Mi hermana del medio decidió organizar una misa virtual el domingo a las 6:30 de la tarde, gracias a unos amigos sacerdotes que se ofrecieron a ayudar. A las 6:20 estaba frente al celular con mi madre, bajando la aplicación para asistir a la misa. Fue extraño. Muy extraño. Varios pusieron sus cámaras para dejarse ver. Había hasta compañeros del colegio de mi tío, amigos, sus hijas, su hijo que vive fuera del país y no pudo venir por la cuarentena (otro drama), primos, vecinos.

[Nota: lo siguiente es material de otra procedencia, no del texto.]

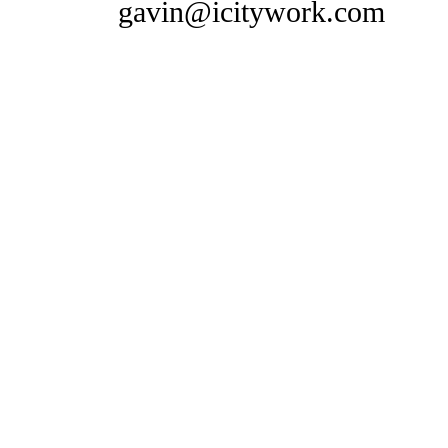
gavin@icitywork.com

Todos ahí detrás de esa pantalla, sentados, escuchando a dos sacerdotes orar por el alma de mi tío en una iglesia vacía.

Mi madre escuchaba la misa, tan ausente y tan presente a la vez, tan consciente a ratos, y tan desconectada por minutos. A veces lloraba y al segundo se enjugaba sus lágrimas. Yo guardé silencio y no le solté la mano.

El jueves siguiente, mis primas organizaron una celebración cristiana virtual. Tuve la misma extraña sensación. En el computador, iban apareciendo ventanas con rostros de personas conocidas y otras no tanto; círculos con nombres, para los que no se animaron a dar la cara; luego, apareció una pareja de pastores orando; después, palabras de gente que narraba historias de mi tío.

La falta que hacen abrazos reales

¿Qué puedo decir? En un momento como este, hacen falta los abrazos reales, ver en carne y hueso a la gente que quieres, llevar a cabo un rito real de despedida. La tecnología ayuda, pero la sensación es fría y superficial. Y la impotencia de no poder cambiar las circunstancias es algo difícil de manejar.

Sin duda, la pandemia dejará huellas indelebles en la mente de aquellos que no pudimos despedir a nuestros muertos, que no pudimos verlos, ni decirles adiós por última vez.

Cuando escribo esto ya han pasado quince días de la muerte de mi tío. Faltan aproximadamente otros veinte días para que nos entreguen sus cenizas. Según nos informó la funeraria, nos enviarán un link y otra vez se oficiará una ceremonia virtual.

Por ahora, hay días que mi madre amanece tranquila, dice que mi tío está en el cielo, sin dolor, pero hay otros días en los que todavía tiene ganas de llamarlo para saludarlo, para preguntar cómo sigue de salud, para visitarlo y llevarle mandarinas, mangos y manzanas. Levanta el teléfono, marca el número que se sabe de memoria, pero nadie contesta. No sé si algún día se le pase. Espero que sí.